510 <div ireg="2"  style="display:none;" >
511 <table>
512 <tr>
513 <td>(</td><td>0.703</td><td>&lt;</td><td>values</td><td>)</td>
514 </tr>
515 </table>
516 <table date="2013-07-11T20:48:10.961+09:00" sm-path="/db/cache/hfagc/20130711/00201/03221/plot.html" >
517 <tr>
518 <td>
519 <table>
520 <tr>
521 <td><a href="03221.svg">SVG</a></td><td><a href="03221.pdf">PDF</a></td><td><a href="03221.png">PNG</a></td>
522 </tr>
523 </table>

make that edit in stylesheet

Try to apply this edit via hfag/mods/webapp/hfagc/stylesheets/db2html-scb.xsl:

030 <xsl:param name="sm-errstyle" >background-color:grey;</xsl:param>

624
625    <xsl:template match="div[table/tr/td/table/tr/td/metadata/@narea=0]" >
626         <div>
627             <xsl:attribute name="style"><xsl:value-of select="$sm-errstyle" /></xsl:attribute>
628             <xsl:apply-templates/>
629         </div>
630    </xsl:template>

Testing with http://130.87.106.59:9090/hfagc/00201/html?apt=save&bpt=save it failed to apply.

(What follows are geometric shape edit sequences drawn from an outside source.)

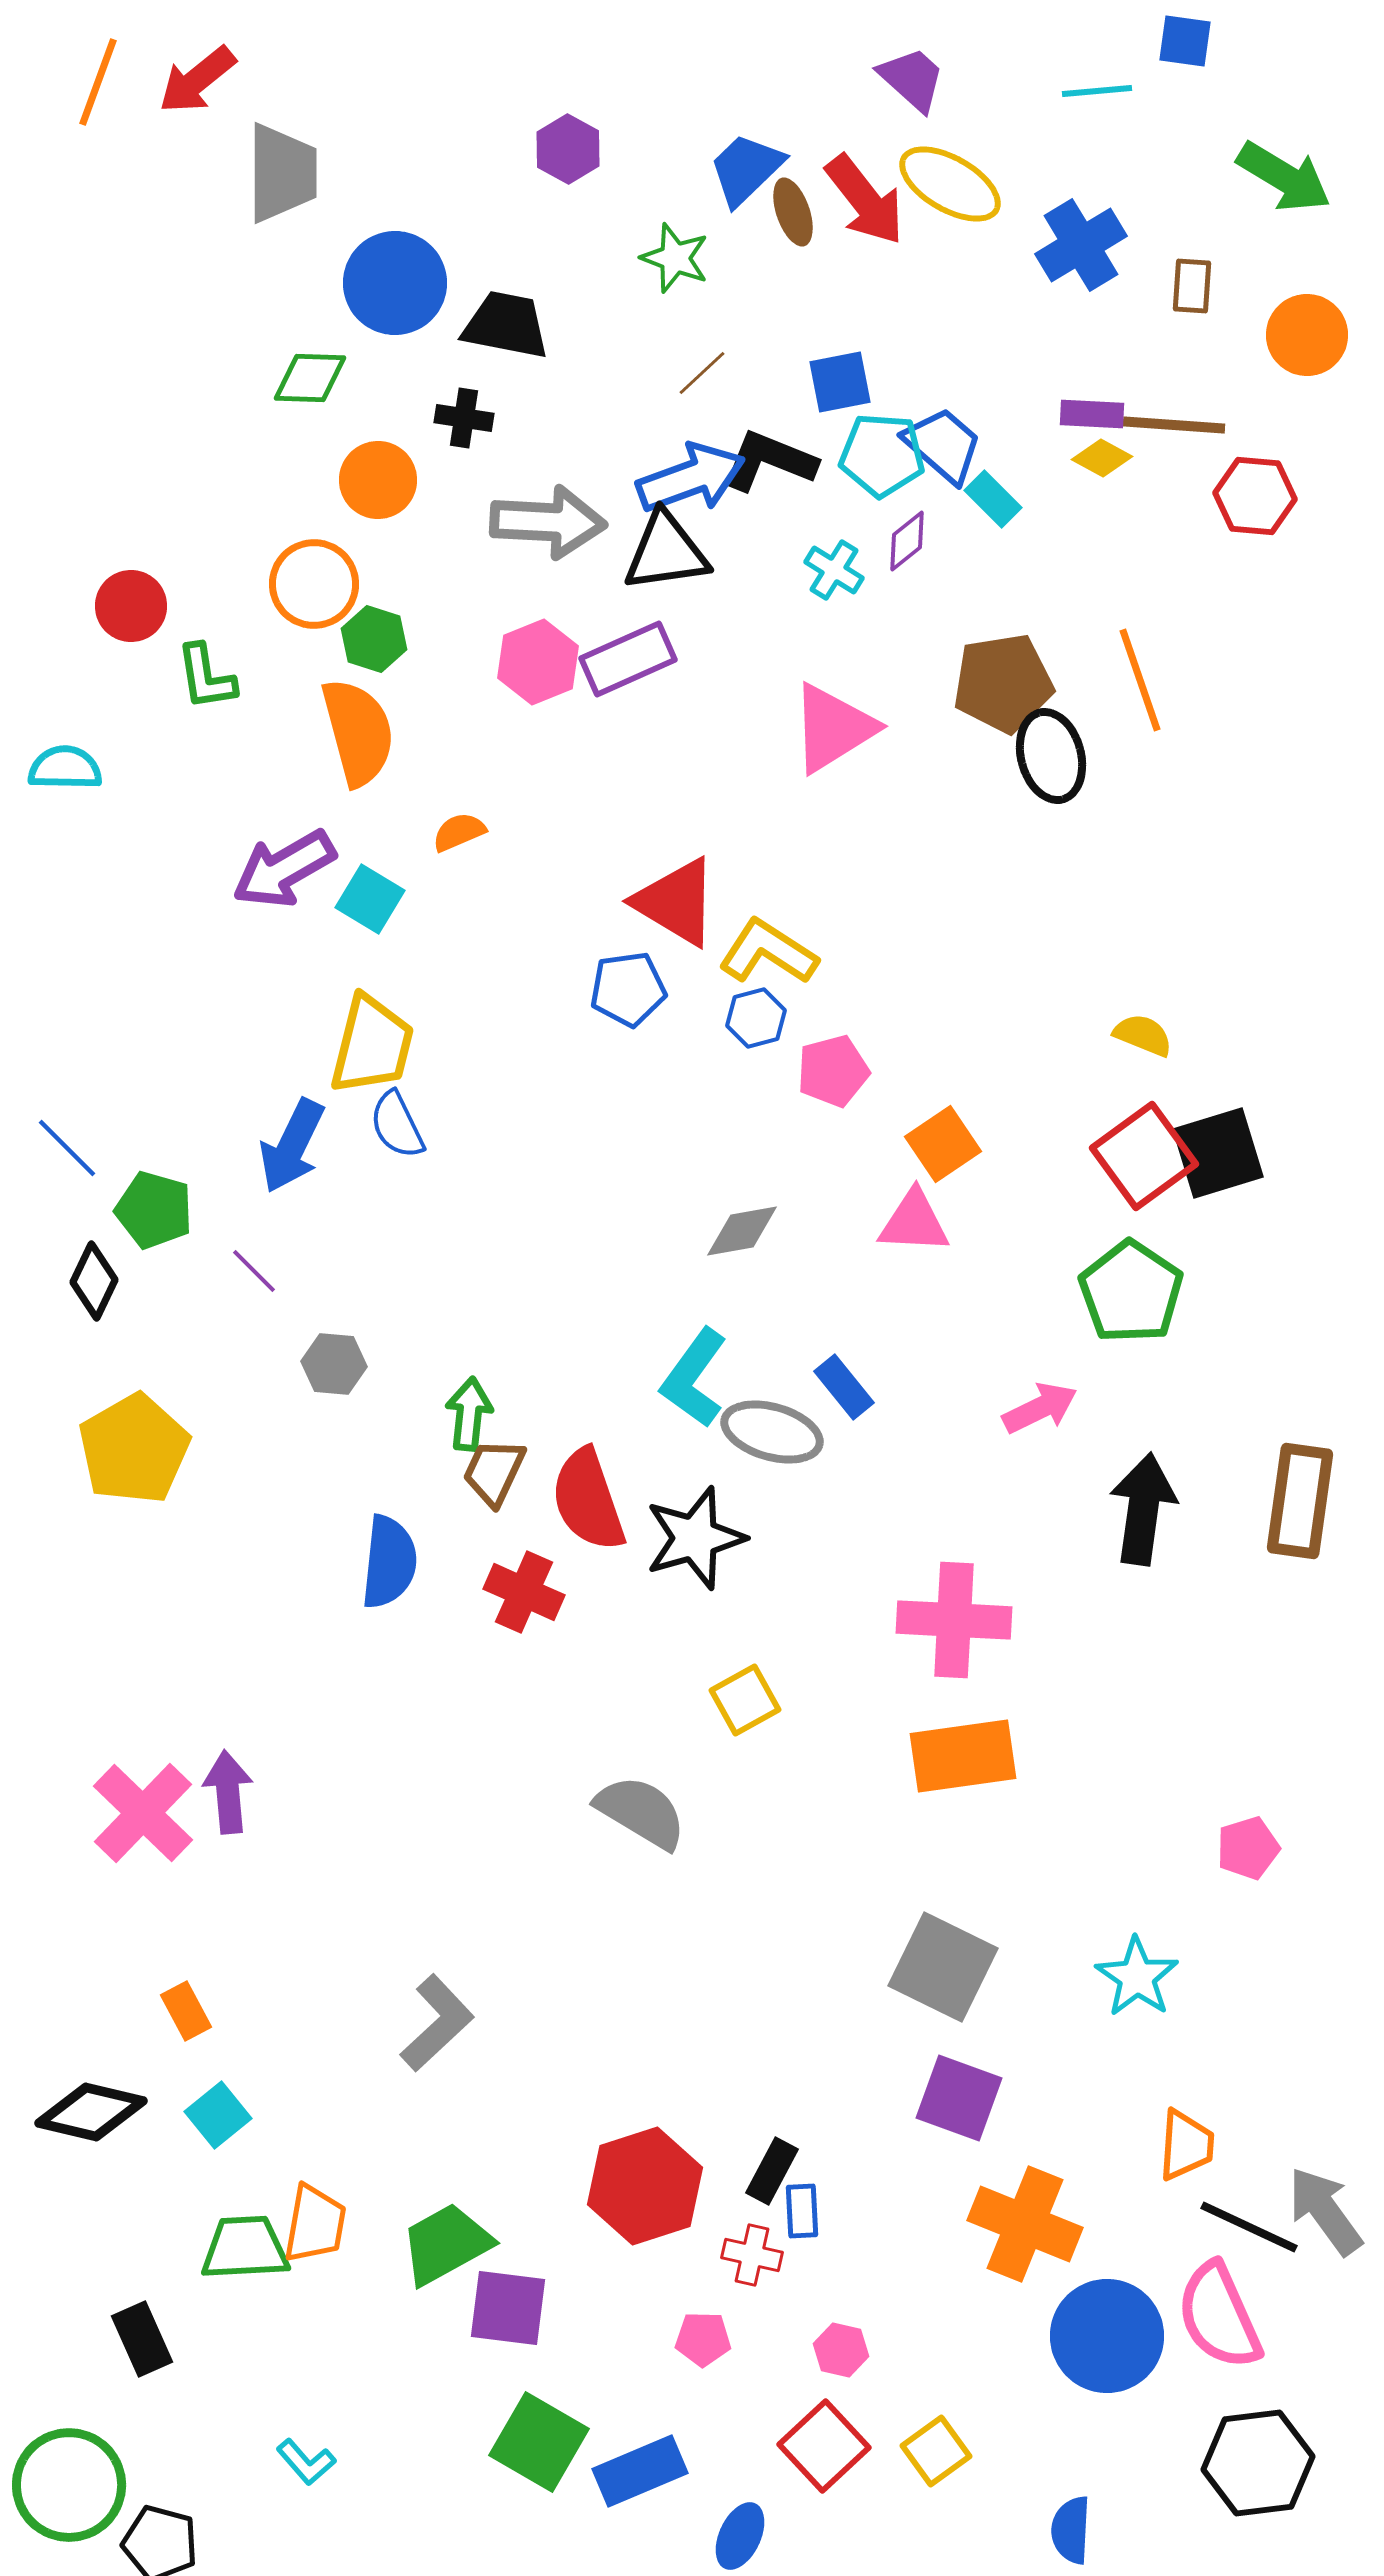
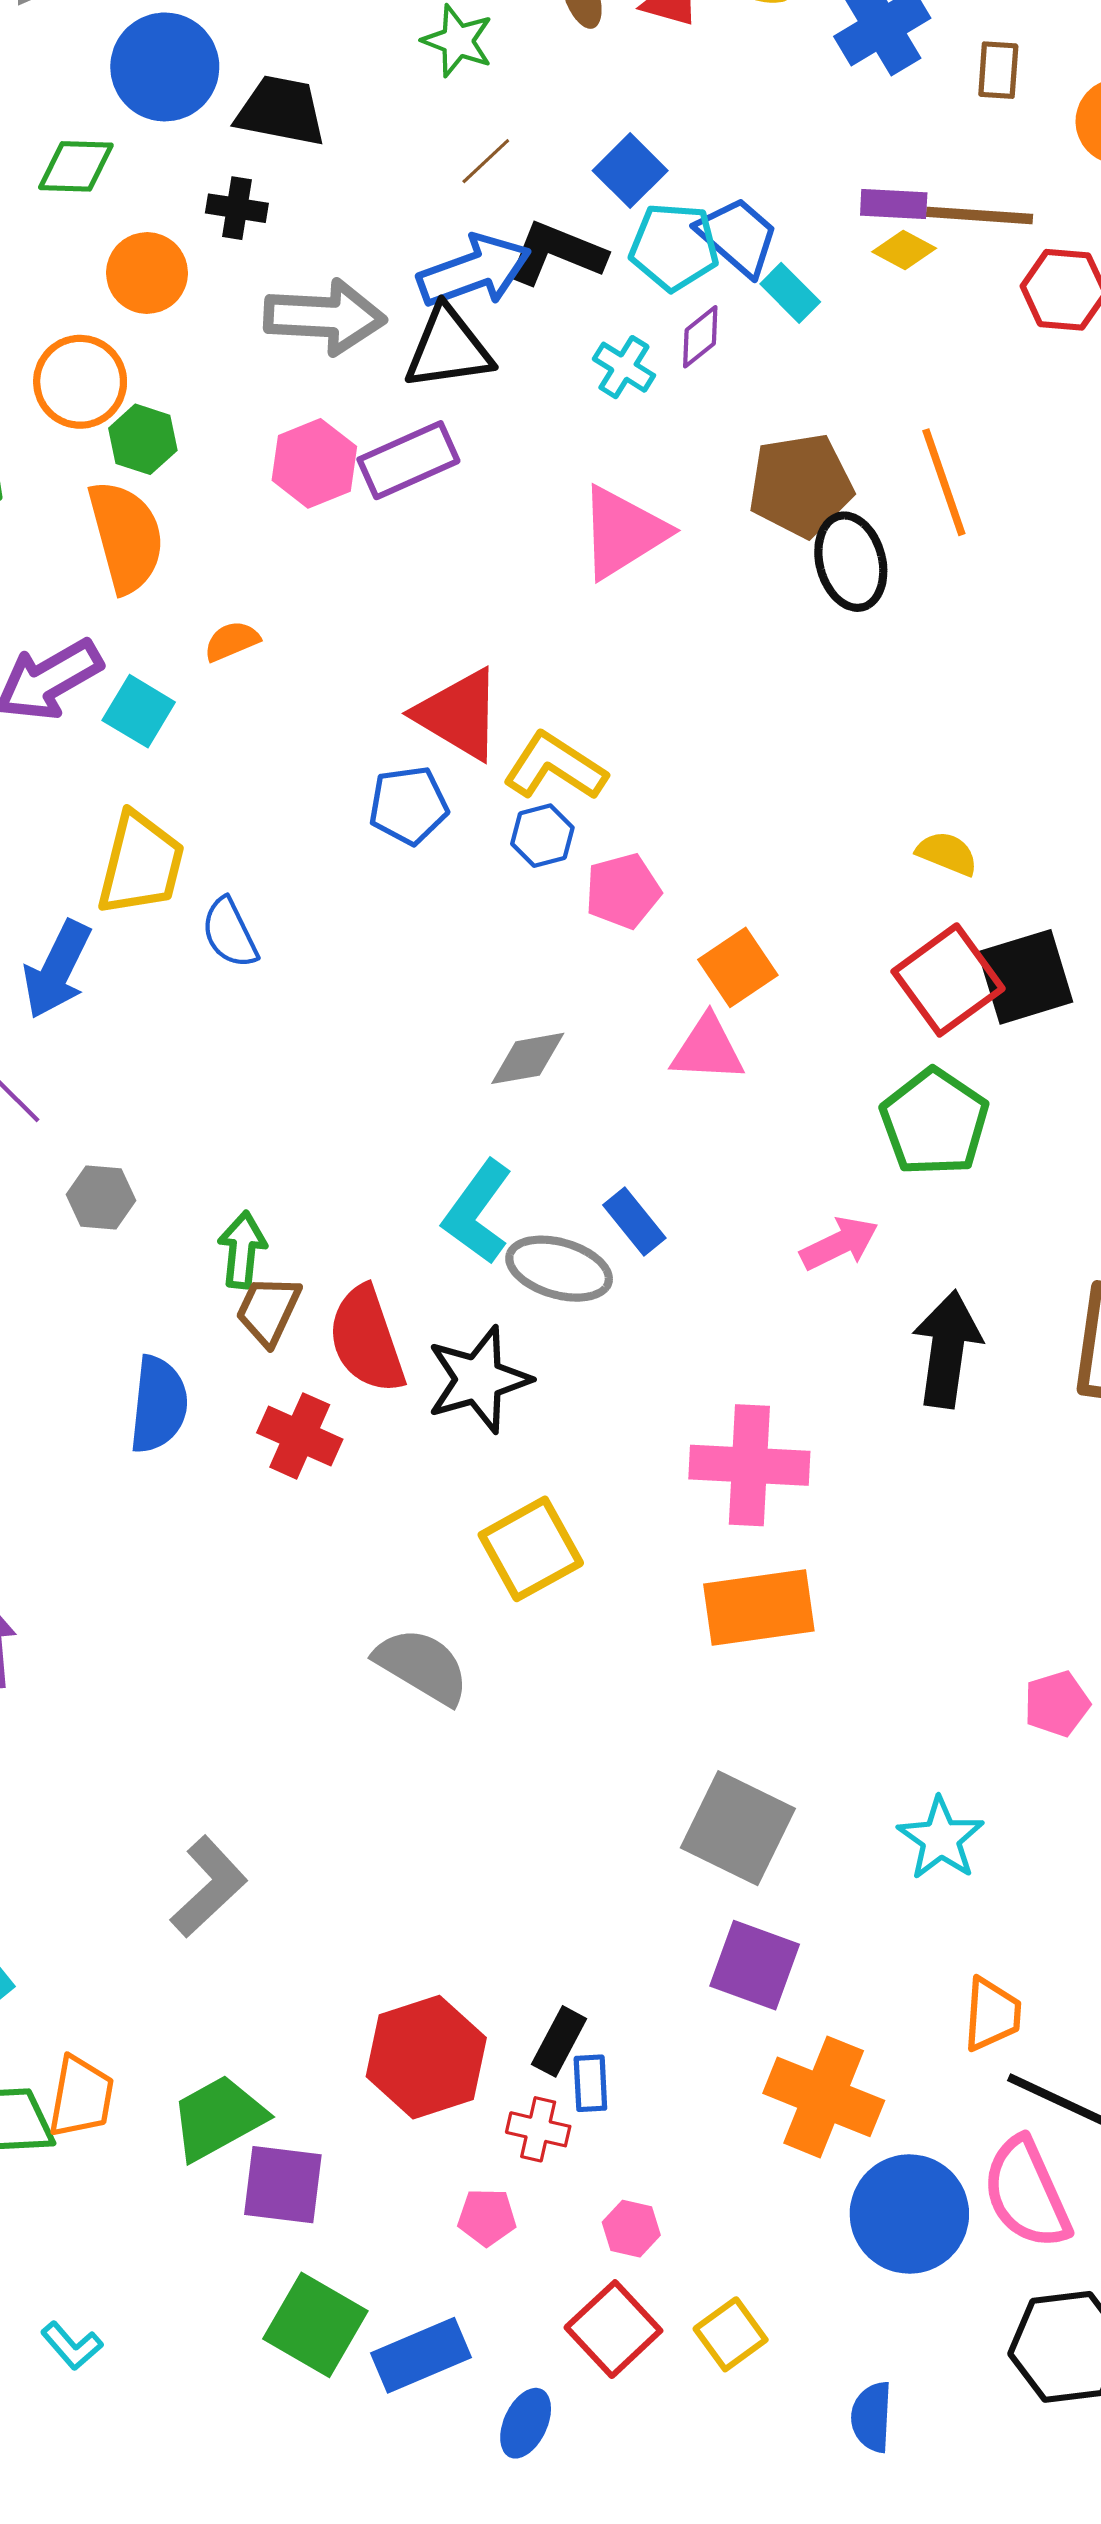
blue square: (840, 382) -> (630, 171), turned -34
blue semicircle: (397, 1125) -> (230, 933), moved
yellow square: (745, 1700) -> (531, 1549), size x1.4

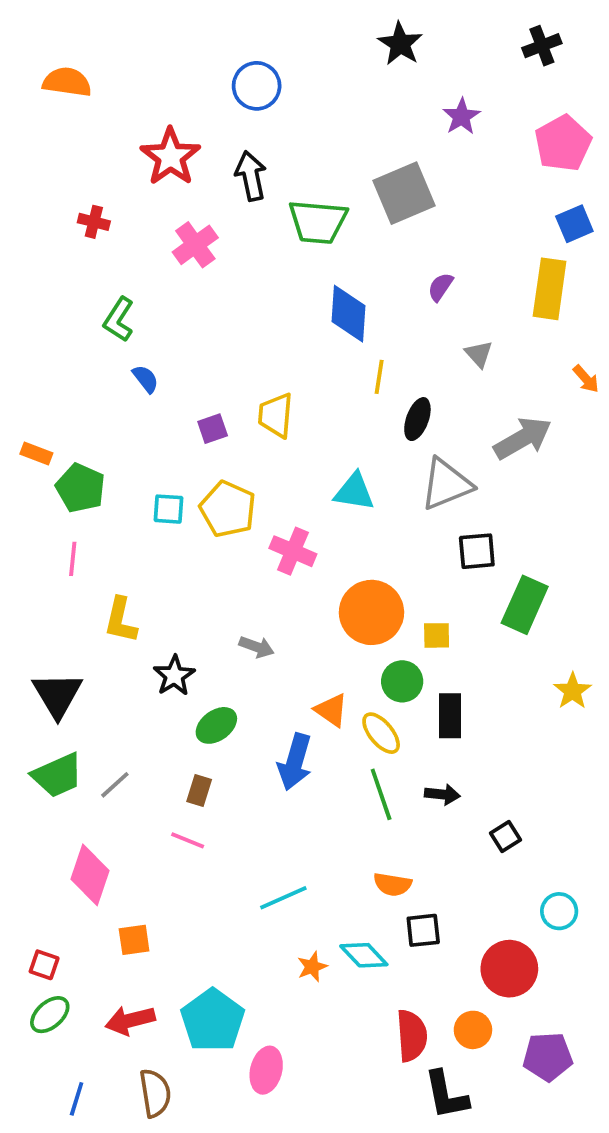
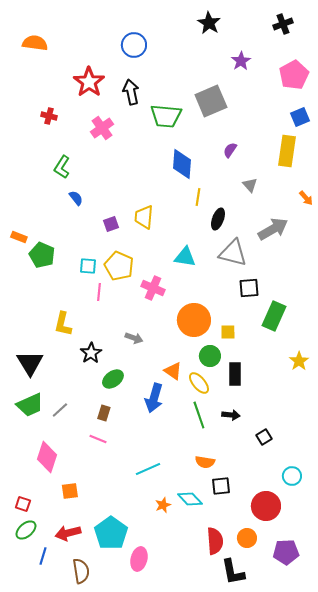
gray triangle: (446, 484) -> (233, 253), turned 36
pink line: (73, 559) -> (99, 292), moved
blue line: (77, 1099) -> (43, 556), moved

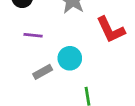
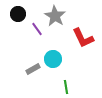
purple line: (33, 35) -> (37, 29), moved, turned 48

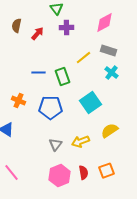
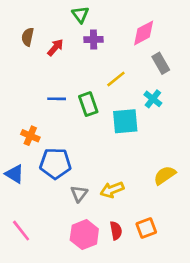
gray rectangle: (108, 51) -> (161, 63), moved, turned 42
cyan square: (90, 103) -> (125, 121), moved, turned 30
blue pentagon: (50, 108) -> (55, 163), moved
yellow semicircle: (110, 131) -> (165, 175), moved

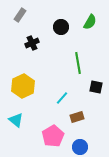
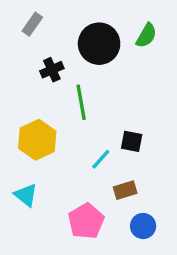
black circle: (61, 27) -> (99, 44), size x1.6
green line: (78, 63) -> (81, 102), moved
black square: (96, 87) -> (132, 141), moved
blue circle: (80, 147) -> (143, 226), moved

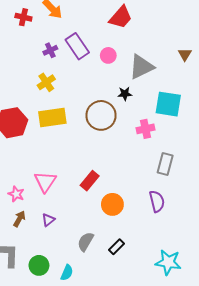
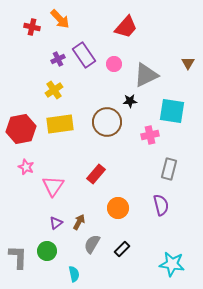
red rectangle: (90, 181) -> (96, 174), moved
pink star: (16, 194) -> (26, 167), moved
brown arrow: (19, 219) -> (79, 222), moved
green circle: (39, 265) -> (47, 251), moved
cyan semicircle: (67, 273) -> (74, 274), turned -35

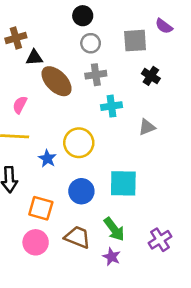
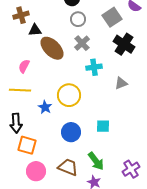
gray square: (135, 41) -> (112, 17), turned -30
gray cross: (96, 75) -> (82, 43), turned -35
black cross: (151, 76) -> (124, 44), size x1.5
cyan square: (123, 183) -> (103, 126), size x0.6
orange square: (41, 208) -> (27, 145), moved

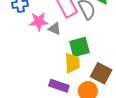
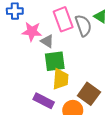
green square: (79, 47) -> (55, 61), moved

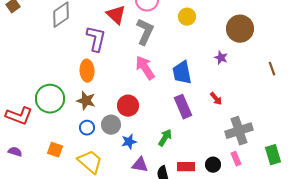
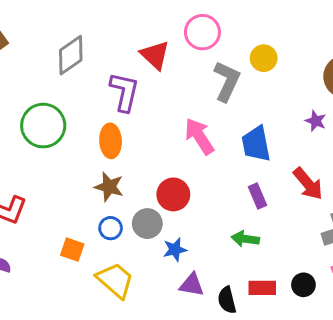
gray L-shape: (145, 32) -> (227, 81), moved
green circle: (50, 99) -> (43, 126), moved
red arrow: (216, 99) -> (308, 184), size x1.6
purple rectangle: (183, 107) -> (258, 196), size x0.7
green arrow: (165, 138) -> (245, 239), moved, turned -114
orange square: (55, 150) -> (72, 250), moved

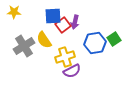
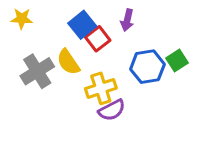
blue square: (53, 16) -> (82, 25), turned -36
purple arrow: (75, 22) -> (127, 20), moved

Doing the transform stanfalone works howevee:

b2mc:logs heprez$ mkdir /tmp/k
b2mc:logs heprez$ curl http://localhost:9090/servlet/db/cache/hfagc/20130711/00201/comb.html -o /tmp/k/comb.xml

b2mc:logs heprez$ find $EXIST_HOME -name db2html-scb.xsl
/Users/heprez/data/install/exist/eXist-snapshot-20051026/unpack/4/webapp/hfagc/stylesheets/db2html-scb.xsl

b2mc:logs heprez$ xsltproc $xsl /tmp/k/comb.xml > /Users/heprez/data/data/scrape/20130711/hfagc/00201/00201.html

Aha, was not applying as the metadata was stripped in the step before, retaining metadata with met=yes succeeds to apply

works after moving error style to strip-metadata.xsl

Leaving as red for now, for a full scrape check.